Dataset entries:
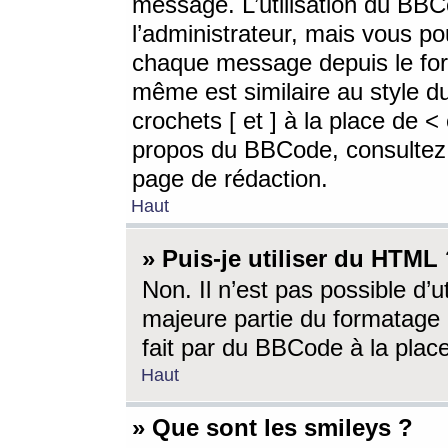
message. L’utilisation du BB
l’administrateur, mais vous p
chaque message depuis le for
même est similaire au style d
crochets [ et ] à la place de <
propos du BBCode, consultez l
page de rédaction.
Haut
» Puis-je utiliser du HTML
Non. Il n’est pas possible d’
majeure partie du formatage 
fait par du BBCode à la place
Haut
» Que sont les smileys ?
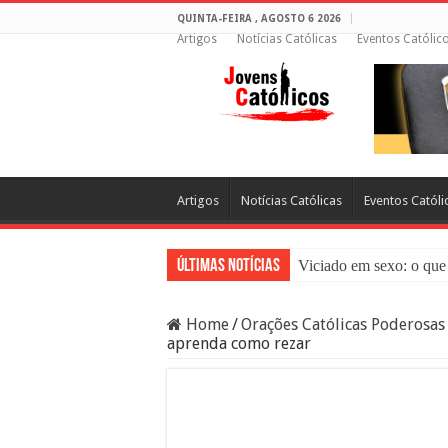
QUINTA-FEIRA , AGOSTO 6 2026
Artigos
Notícias Católicas
Eventos Católic
Artigos
Notícias Católicas
Eventos Católi
Últimas Notícias
Viciado em sexo: o que 
Sacramento da Reconci
Home
/
Orações Católicas Poderosas
Filme Sagrado Coração
aprenda como rezar
Falsos Amigos: O Que a
8 Pessoas Que Você Nã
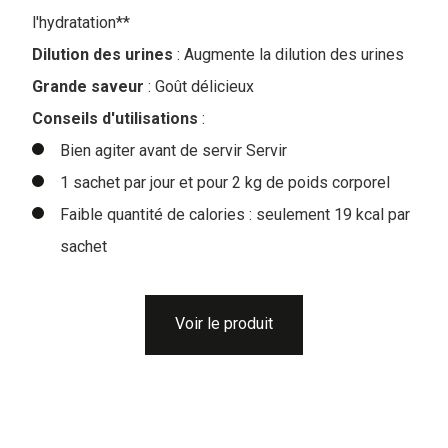
l'hydratation**
Dilution des urines
: Augmente la dilution des urines
Grande saveur
: Goût délicieux
Conseils d'utilisations
:
Bien agiter avant de servir Servir
1 sachet par jour et pour 2 kg de poids corporel
Faible quantité de calories : seulement 19 kcal par
sachet
Voir le produit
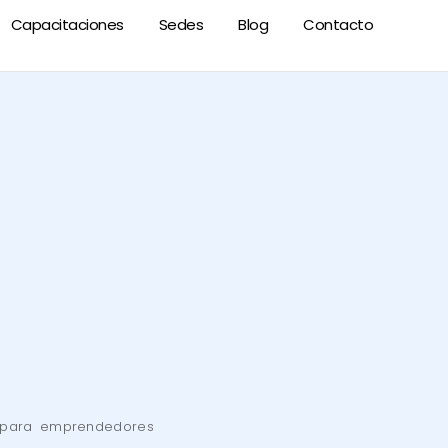
Capacitaciones
Sedes
Blog
Contacto
A para emprendedores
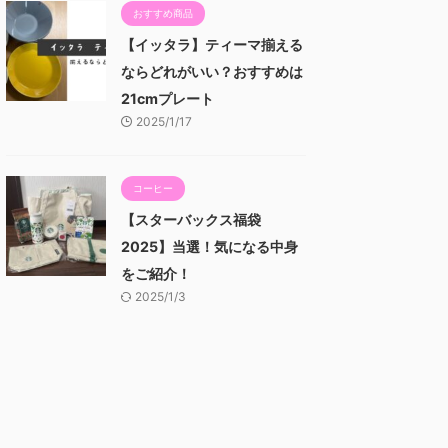
おすすめ商品
【イッタラ】ティーマ揃える
ならどれがいい？おすすめは
21cmプレート
2025/1/17
コーヒー
【スターバックス福袋
2025】当選！気になる中身
をご紹介！
2025/1/3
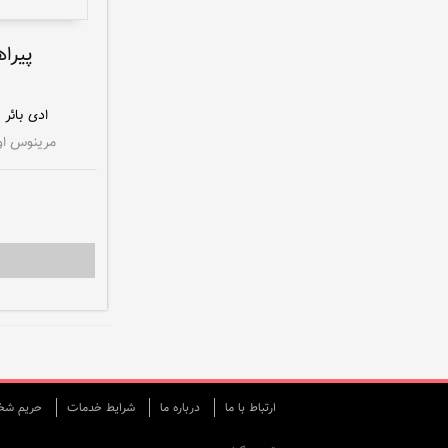
پیرا
ادی بائر
۰٪
مرینوس او
ارتباط با ما
درباره ما
شرایط خدمات
حريم شخص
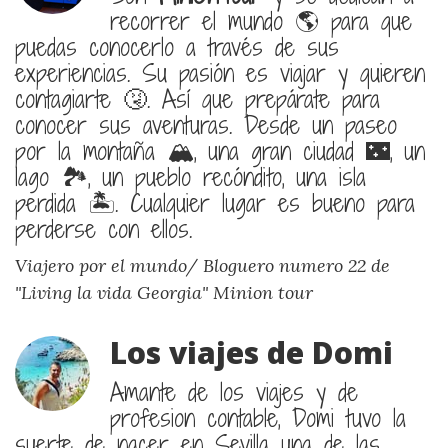
recorrer el mundo 🌎 para que
puedas conocerlo a través de sus
experiencias. Su pasión es viajar y quieren
contagiarte 🤧. Así que prepárate para
conocer sus aventuras. Desde un paseo
por la montaña 🏔, una gran ciudad 🌃, un
lago 🏞, un pueblo recóndito, una isla
perdida 🏝. Cualquier lugar es bueno para
perderse con ellos.
Viajero por el mundo/ Bloguero numero 22 de
"Living la vida Georgia"
Minion tour
Los viajes de Domi
Amante de los viajes y de
profesion contable, Domi tuvo la
suerte de nacer en Sevilla una de las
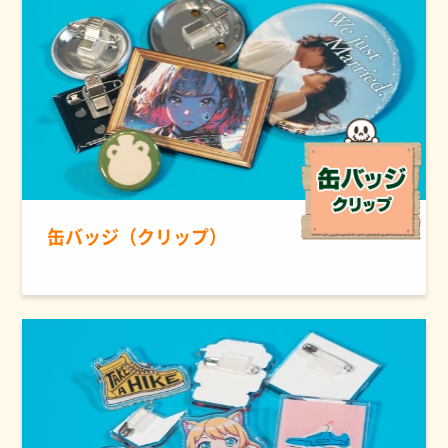
缶バッジ（クリップ）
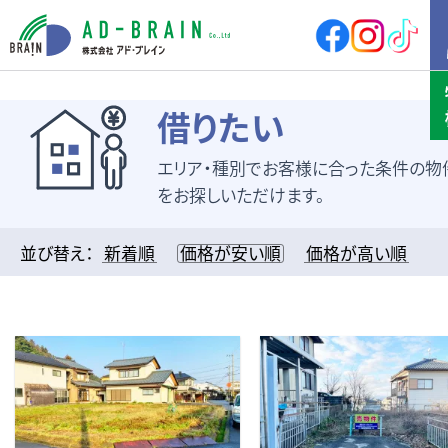
HOME
借りたい
エリア・種別でお客様に合った条件の物
買いたい
売地
新築戸建
をお探しいただけます。
中古戸建
店舗
店舗付住宅
マンション
並び替え：
新着順
価格が安い順
価格が高い順
アパート
その他
借りたい
店舗・事務所
倉庫
土地
その他
売りたい
サポート内容
売却の流れ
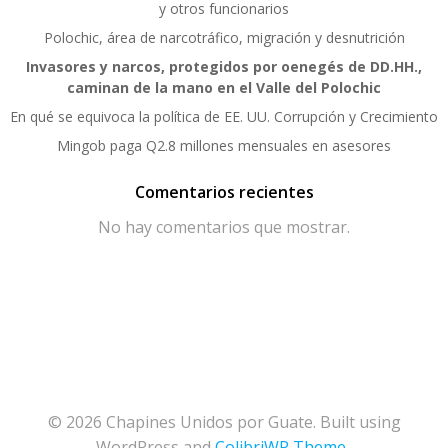
y otros funcionarios
Polochic, área de narcotráfico, migración y desnutrición
Invasores y narcos, protegidos por oenegés de DD.HH.,
caminan de la mano en el Valle del Polochic
En qué se equivoca la política de EE. UU. Corrupción y Crecimiento
Mingob paga Q2.8 millones mensuales en asesores
Comentarios recientes
No hay comentarios que mostrar.
© 2026 Chapines Unidos por Guate. Built using
WordPress and
ColibriWP Theme
.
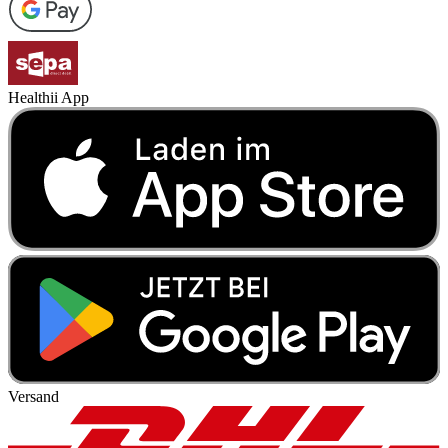
Healthii App
Versand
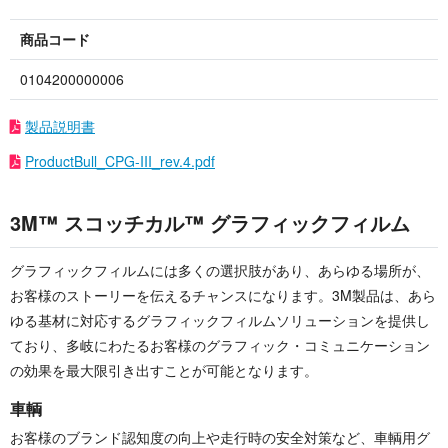
商品コード
0104200000006
製品説明書
ProductBull_CPG-III_rev.4.pdf
3M™ スコッチカル™ グラフィックフィルム
グラフィックフィルムには多くの選択肢があり、あらゆる場所が、
お客様のストーリーを伝えるチャンスになります。3M製品は、あら
ゆる基材に対応するグラフィックフィルムソリューションを提供し
ており、多岐にわたるお客様のグラフィック・コミュニケーション
の効果を最大限引き出すことが可能となります。
車輌
お客様のブランド認知度の向上や走行時の安全対策など、車輌用グ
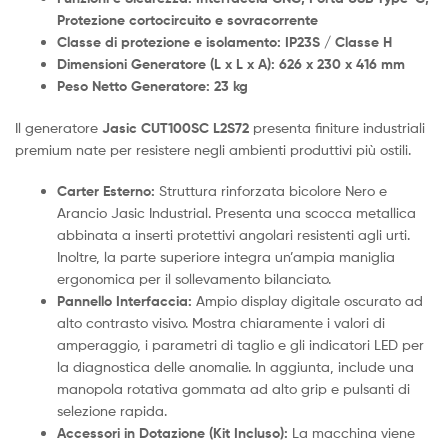
Protezione cortocircuito e sovracorrente
Classe di protezione e isolamento: IP23S / Classe H
Dimensioni Generatore (L x L x A): 626 x 230 x 416 mm
Peso Netto Generatore: 23 kg
Il generatore
Jasic CUT100SC L2S72
presenta finiture industriali
premium nate per resistere negli ambienti produttivi più ostili.
Carter Esterno:
Struttura rinforzata bicolore Nero e
Arancio Jasic Industrial. Presenta una scocca metallica
abbinata a inserti protettivi angolari resistenti agli urti.
Inoltre, la parte superiore integra un’ampia maniglia
ergonomica per il sollevamento bilanciato.
Pannello Interfaccia:
Ampio display digitale oscurato ad
alto contrasto visivo. Mostra chiaramente i valori di
amperaggio, i parametri di taglio e gli indicatori LED per
la diagnostica delle anomalie. In aggiunta, include una
manopola rotativa gommata ad alto grip e pulsanti di
selezione rapida.
Accessori in Dotazione (Kit Incluso):
La macchina viene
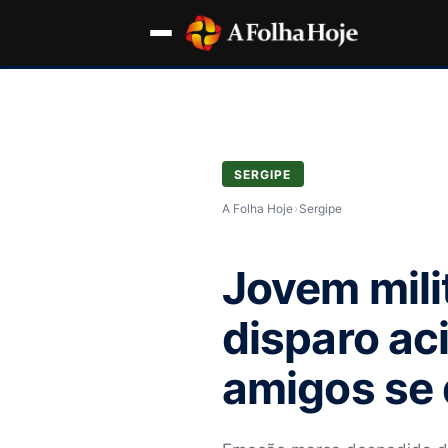
SERGIPE
A Folha Hoje
›
Sergipe
Jovem mili
disparo aci
amigos se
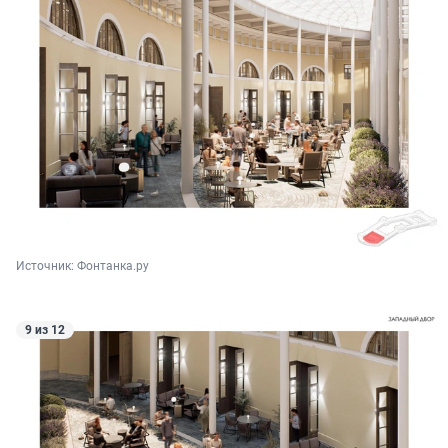
Источник: 
Фонтанка.ру
9 из 12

#### ACTIVITY:
For the string "BBCode", return every line of the data where it appears.

#### ANSWER FOR THE TASK:
propos du BBCode, consultez l
fait par du BBCode à la place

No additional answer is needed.